WHAT NEEDS TO BE DONE
Scan the lines below for "pouvez" and copy the matches.

MATERIAL SHOWN
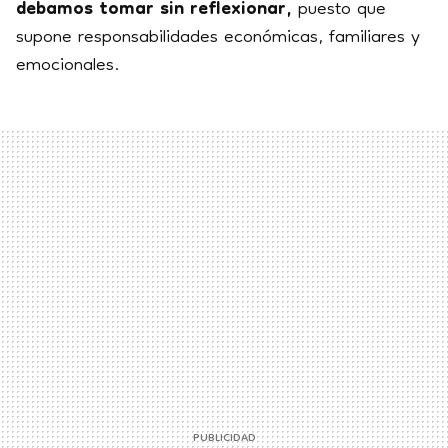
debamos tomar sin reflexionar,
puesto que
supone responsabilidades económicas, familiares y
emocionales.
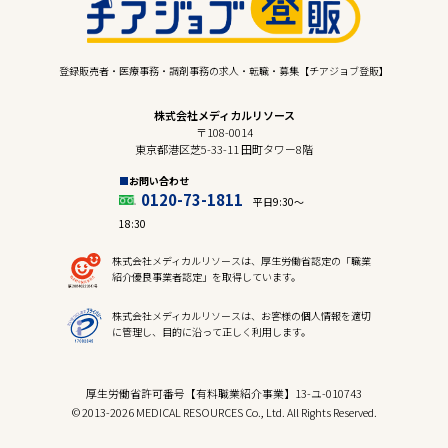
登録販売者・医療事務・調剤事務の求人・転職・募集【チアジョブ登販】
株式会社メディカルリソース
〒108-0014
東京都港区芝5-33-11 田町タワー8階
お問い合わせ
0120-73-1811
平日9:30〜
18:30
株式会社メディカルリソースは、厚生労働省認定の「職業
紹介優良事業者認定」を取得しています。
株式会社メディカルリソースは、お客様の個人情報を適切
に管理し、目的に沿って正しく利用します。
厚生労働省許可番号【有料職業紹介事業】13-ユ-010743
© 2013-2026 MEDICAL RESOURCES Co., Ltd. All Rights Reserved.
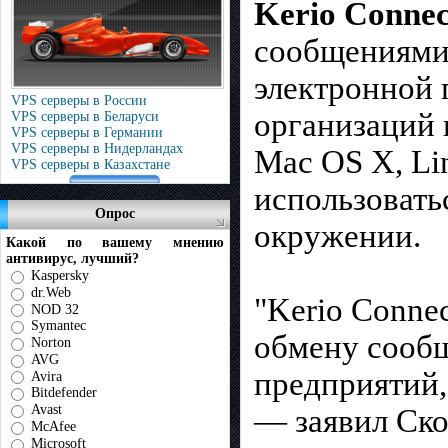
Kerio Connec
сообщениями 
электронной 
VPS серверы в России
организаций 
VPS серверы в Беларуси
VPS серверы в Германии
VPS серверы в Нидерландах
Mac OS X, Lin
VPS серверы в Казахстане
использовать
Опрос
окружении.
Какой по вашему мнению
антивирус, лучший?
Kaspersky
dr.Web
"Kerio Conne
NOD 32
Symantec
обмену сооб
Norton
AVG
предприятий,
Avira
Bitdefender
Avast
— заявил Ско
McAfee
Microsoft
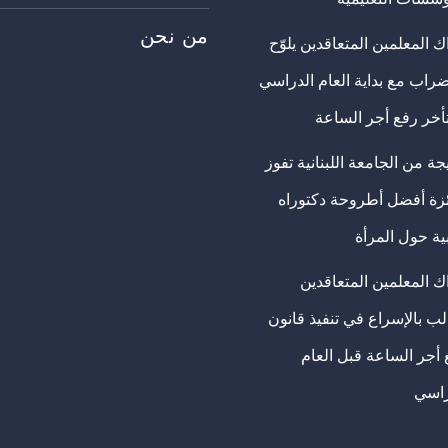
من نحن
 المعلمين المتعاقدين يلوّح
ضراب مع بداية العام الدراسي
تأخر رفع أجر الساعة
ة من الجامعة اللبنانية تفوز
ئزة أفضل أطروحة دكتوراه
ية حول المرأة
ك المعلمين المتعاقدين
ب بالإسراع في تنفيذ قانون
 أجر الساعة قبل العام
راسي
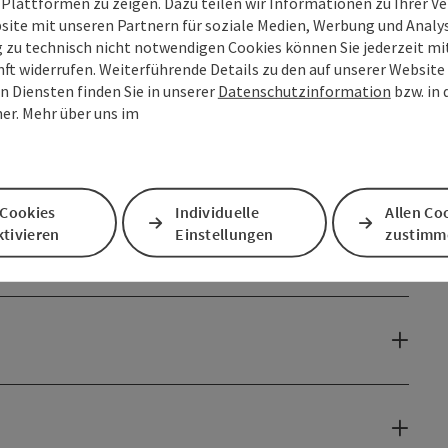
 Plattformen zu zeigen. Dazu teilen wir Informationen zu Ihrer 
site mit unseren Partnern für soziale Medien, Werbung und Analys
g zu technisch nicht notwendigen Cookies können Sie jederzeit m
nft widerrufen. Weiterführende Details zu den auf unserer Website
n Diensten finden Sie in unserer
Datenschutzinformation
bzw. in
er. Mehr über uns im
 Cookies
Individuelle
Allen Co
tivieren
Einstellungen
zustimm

* * *

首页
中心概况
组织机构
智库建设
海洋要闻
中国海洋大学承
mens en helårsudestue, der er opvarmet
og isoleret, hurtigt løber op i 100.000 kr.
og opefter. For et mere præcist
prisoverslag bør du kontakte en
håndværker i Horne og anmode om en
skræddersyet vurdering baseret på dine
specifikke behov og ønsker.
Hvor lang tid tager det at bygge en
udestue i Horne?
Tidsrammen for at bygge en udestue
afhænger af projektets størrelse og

---

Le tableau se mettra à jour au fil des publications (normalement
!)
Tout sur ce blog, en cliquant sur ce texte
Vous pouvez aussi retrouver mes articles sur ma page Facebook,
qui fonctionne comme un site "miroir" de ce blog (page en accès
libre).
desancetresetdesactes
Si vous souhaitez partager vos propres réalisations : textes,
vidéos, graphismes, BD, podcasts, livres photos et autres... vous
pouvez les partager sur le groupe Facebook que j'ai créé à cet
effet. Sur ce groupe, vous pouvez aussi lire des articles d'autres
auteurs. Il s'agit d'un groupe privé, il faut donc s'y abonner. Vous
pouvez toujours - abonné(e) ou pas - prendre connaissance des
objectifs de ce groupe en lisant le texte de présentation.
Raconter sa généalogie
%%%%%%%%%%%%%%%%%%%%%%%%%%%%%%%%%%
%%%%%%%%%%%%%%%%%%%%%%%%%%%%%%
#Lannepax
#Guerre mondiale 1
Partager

TASK ANSWER
Vous pouvez aussi retrouver mes articles sur ma page Facebook,
pouvez les partager sur le groupe Facebook que j'ai créé à cet
effet. Sur ce groupe, vous pouvez aussi lire des articles d'autres
pouvez toujours - abonné(e) ou pas - prendre connaissance des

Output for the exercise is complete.